Commercially-available AI algorithm improves radiologists’ sensitivity for wrist and hand fracture detection on X-ray, compared to a CT-based ground truth
Objectives
Algorithms for fracture detection are spreading in clinical practice, but the use of X-ray-only ground truth can induce bias in their evaluation. This study assessed radiologists’ performances to detect wrist and hand fractures on radiographs, using a commercially-available algorithm, compared to a computerized tomography (CT) ground truth.
Methods
Post-traumatic hand and wrist CT and concomitant X-ray examinations were retrospectively gathered. Radiographs were labeled based on CT findings.
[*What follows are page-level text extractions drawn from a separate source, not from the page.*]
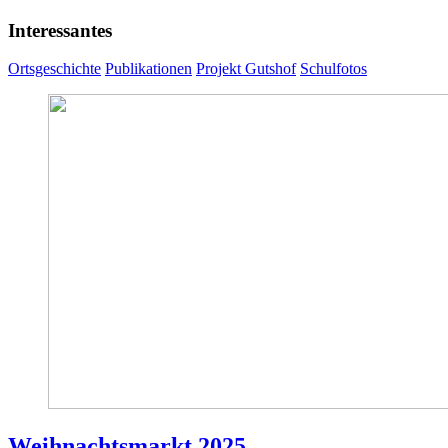
Interessantes
Ortsgeschichte
Publikationen
Projekt Gutshof
Schulfotos
Weihnachtsmarkt 2025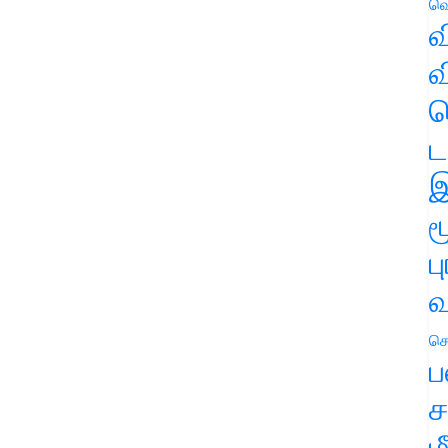
வெ
வ
வ
ஹ
ட
இ
ம
ப
வ
செ
ப
ச
ம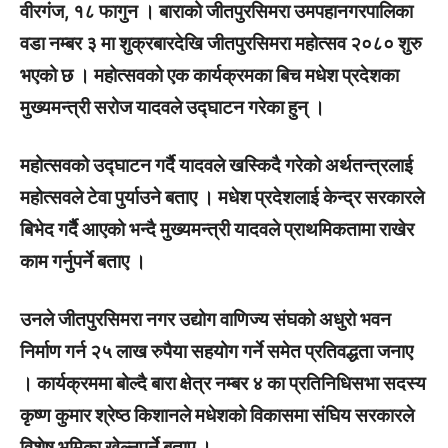
वीरगंज, १८ फागुन । बाराको जीतपुरसिमरा उमपहानगरपालिका
वडा नम्बर ३ मा शुक्रबारदेखि जीतपुरसिमरा महोत्सव २०८० शुरु
भएको छ । महोत्सवको एक कार्यक्रमका बिच मधेश प्रदेशका
मुख्यमन्त्री सरोज यादवले उद्घाटन गरेका हुन् ।
महोत्सवको उद्घाटन गर्दै यादवले खस्किदै गरेको अर्थतन्त्रलाई
महोत्सवले टेवा पुर्याउने बताए । मधेश प्रदेशलाई केन्द्र सरकारले
बिभेद गर्दैै आएको भन्दै मुख्यमन्त्री यादवले प्राथमिकतामा राखेर
काम गर्नुपर्ने बताए ।
उनले जीतपुरसिमरा नगर उद्योग वाणिज्य संघको अधुरो भवन
निर्माण गर्न २५ लाख रुपैया सहयोग गर्ने समेत प्रतिवद्धता जनाए
। कार्यक्रममा बोल्दै बारा क्षेत्र नम्बर ४ का प्रतिनिधिसभा सदस्य
कृष्ण कुमार श्रेष्ठ किशानले मधेशको विकासमा संघिय सरकारले
विशेष भुमिका खेल्नुपर्ने बताए ।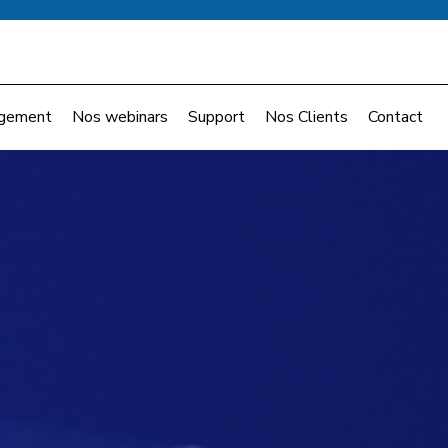
gement
Nos webinars
Support
Nos Clients
Contact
The dataset was composed of 296 consecutive cases: 118 normal (39.9%), 178 pathological (60.1%) with a total of 267 fractures visible in CT. Twenty-three radiologists with various levels of experience reviewed all radiographs without AI, then using it, blinded towards CT results.
Results
Using AI improved radiologists’ sensitivity (Se, 0.658 to 0.703, p < 0.0001) and negative predictive value (NPV, 0.585 to 0.618, p < 0.0001), without affecting their specificity (Sp, 0.885 vs 0.891, p = 0.91) or positive predictive value (PPV, 0.887 vs 0.899, p = 0.08). On the radiographic dataset, based on the CT ground truth, stand-alone AI performances were 0.771 (Se), 0.898 (Sp), 0.684 (NPV), 0.915 (PPV), and 0.764 (AUROC) which were lower than previously reported, suggesting a potential underestimation of the number of missed fractures in the AI literature.
Conclusions
AI enabled radiologists to improve their sensitivity and negative predictive value for wrist and hand fracture detection on radiographs, without affecting their specificity or positive predictive value, compared to a CT-based ground truth. Using CT as gold standard for X-ray labels is innovative, leading to algorithm performance poorer than reported elsewhere, but probably closer to clinical reality.